Sometimes one chromosome may be attached to another chromosome improperly and be rearranged. This is called a chromosome translocation, and can be a perfectly normal finding or can cause signs and symptoms. Rearrangements between chromosome 2q33.1 and other chromosomes have rarely been reported. If the rearrangement breaks are located within the SATB2 it could also “break” the gene and make it not work properly.
Mutations (Misspellings) of the SATB2 gene have been reported in a several patients making this the second most frequent cause of SAS. There are different types of mutations, also called pathogenic variants. Some examples from patients enrolled in Dr. Zarate’s study are provided below:
MISSENSE MUTATIONS: c.346G>C (p.G116R), heterozygous, de novo: Missense variants cause one letter of DNA to be replaced with another letter, and this causes the amino acid to be different at that spot in the protein. In this report the “c.” means coding and the “p” means protein. They represent the same information one describing where the problem is in the gene (the “c”) and the other where the problem is in the protein (the “p”). Counting from the first letter of the gene, the letter position 346 is where the problem is. In the usual DNA sequence this letter is supposed to be a G but instead it has been changed to a C. The sequence of 3 letters that is supposed to be read as aminoacid Glycine (abbreviated G) has now been changed and instead, the new aminoacid that results from the new combination of letters is an Arginine (abbreviated R) (See Figure below). Glycine and Arginine are very different amino acids, and one does not easily fit as a replacement for the other. The number 116 represents the codon (each set of 3 letters) and can be obtained: 346/3=115.3, which means that the letter G is the first in the codon 116.

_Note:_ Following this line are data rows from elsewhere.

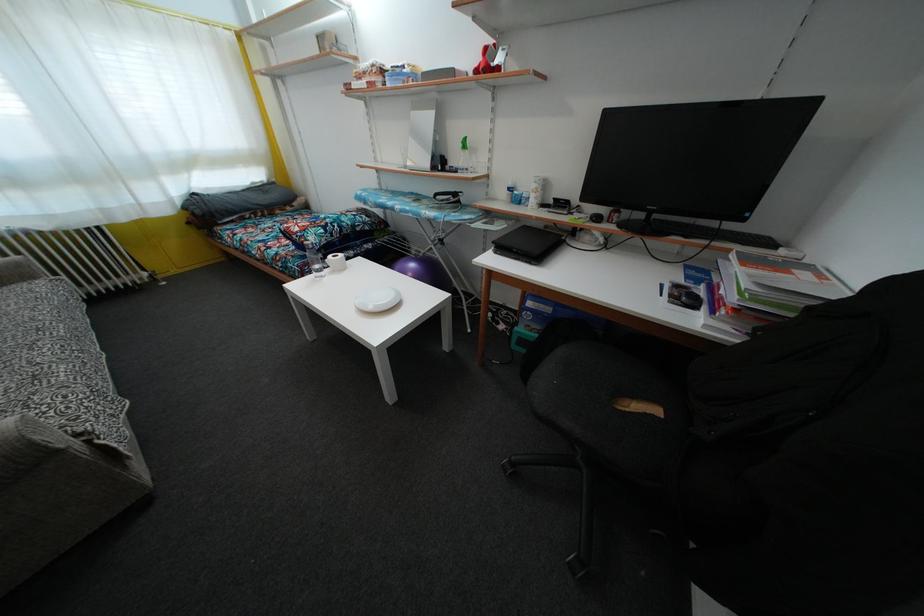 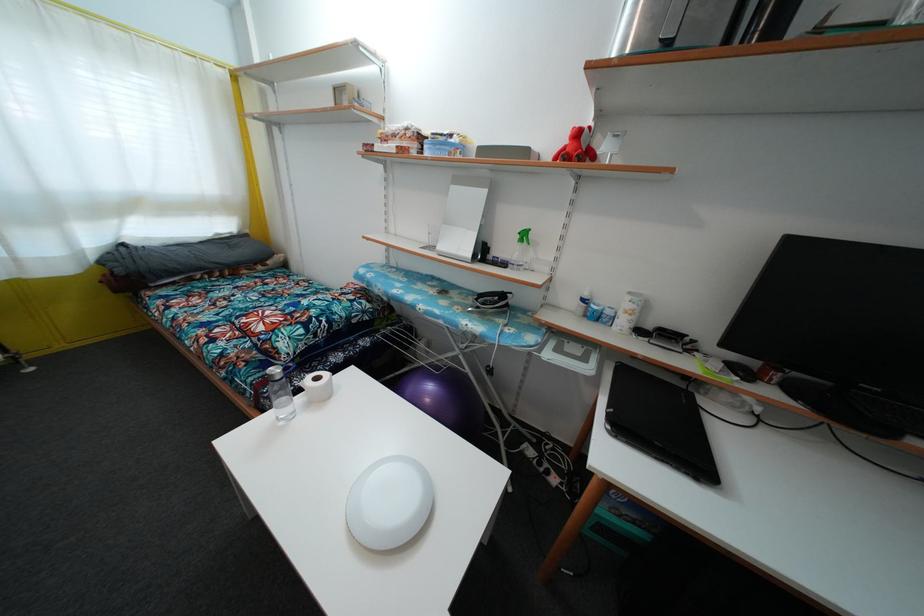 In the second image, find the point that corresponds to [314,253] in the first image.

(282, 384) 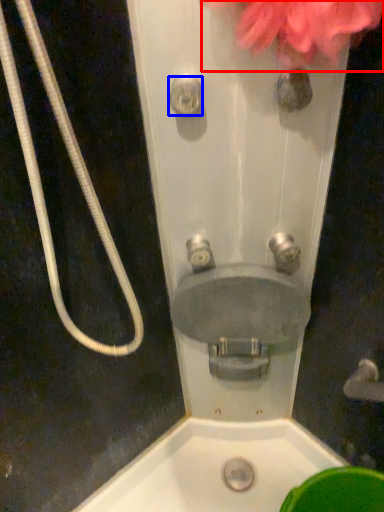 Question: Which of the following is the farthest to the observer, flower (highlighted by a red box) or shower (highlighted by a blue box)?

Choices:
 (A) flower
 (B) shower

Answer: (B) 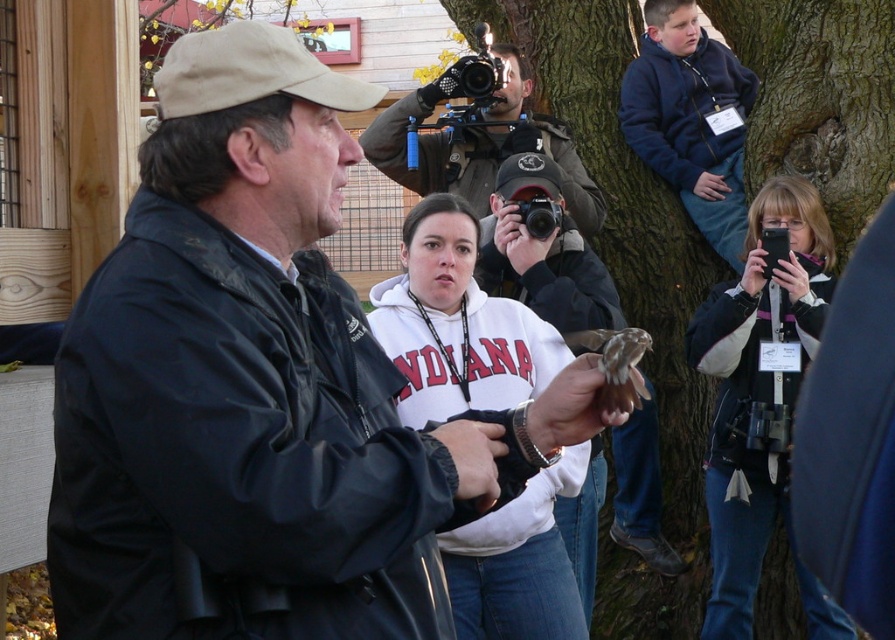 You are a photographer standing at the camera position. You want to take a photo of the white fleece sweatshirt at center without moving the camera. Is it possible to capture the entire sweatshirt in the frame?

The white fleece sweatshirt at center and camera are 17.47 feet apart from each other. Since the distance is relatively large, it might be challenging to capture the entire sweatshirt in the frame without moving the camera. However, using a wide angle lens could help include the entire subject in the shot. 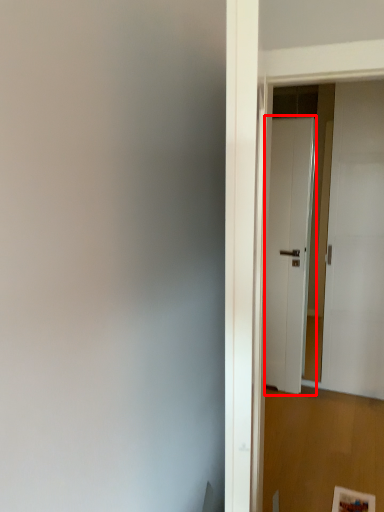 Question: From the image's perspective, what is the correct spatial positioning of door (annotated by the red box) in reference to door?

Choices:
 (A) above
 (B) below

Answer: (B) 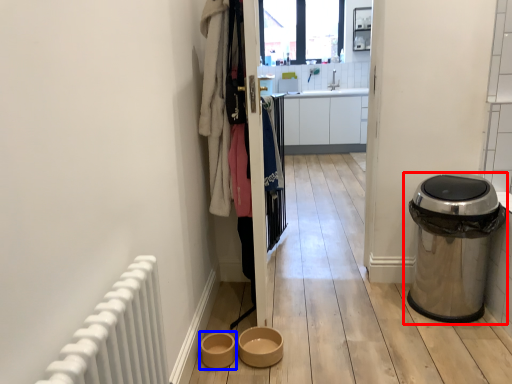 Question: Which object is closer to the camera taking this photo, waste container (highlighted by a red box) or toilet bowl (highlighted by a blue box)?

Choices:
 (A) waste container
 (B) toilet bowl

Answer: (A) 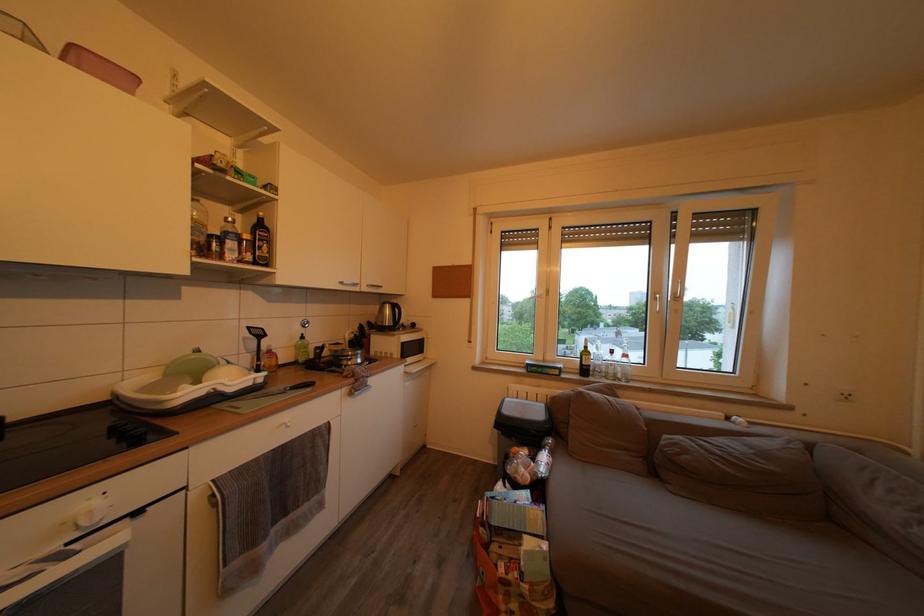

FRAMESHIFT MUTATIONS: c.1945dupT (p.S649FfsX40) heterozygous, de novo: Frameshift variants represent a change in the “reading frame”. This means that one or more letters are added or missing from the normal gene and that changes the groups of 3 letters that were supposed to be read. This causes a shift in the sequence that usually makes the protein different and shorter. In this example, there is an extra letter T in the letter position 1945. This extra letter moves all the letters by one position and that results in new combinations of 3 letters resulting in a “shift”. Before the change the aminoacid Serine, abbreviated Ser or S, was formed and now the new combination of letters results in a new aminoacid named Phenylalanine, abbreviated Phe or F. The “fs” is the abbreviation for frameshift (See Figure below). Lastly, the report also has a “X40” which means that the protein gets “stopped” 40 aminoacids down. As a consequence, the SATB2 protein gets “cut” before it should. So, instead of the 733 aminoacids it should have, it now has 649 + 40= 689. This is likely to result in a protein that does not work well.
NONSENSE MUTATIONS: c.847C>T (p.R283X) heterozygous, de novo: In nonsense variants, a single letter is substituted by another one but the new combination of 3 letters gives the instruction to “cut” the protein on the spot. In this example the letter position 847 is where the problem is. In a usual DNA sequence, this letter is supposed to be a C but instead it has been changed to a T. The sequence of 3 letters that is supposed to be read as aminoacid Arginine (abbreviated R) is now replaced by a combination of letters that results in a “stop” codon, abbreviated X or * (See Figure below). As a consequence, the SATB2 protein gets “cut” before it should and instead of the 733 aminoacids it should have, it now has 283. This is likely to result in a protein that does not work well.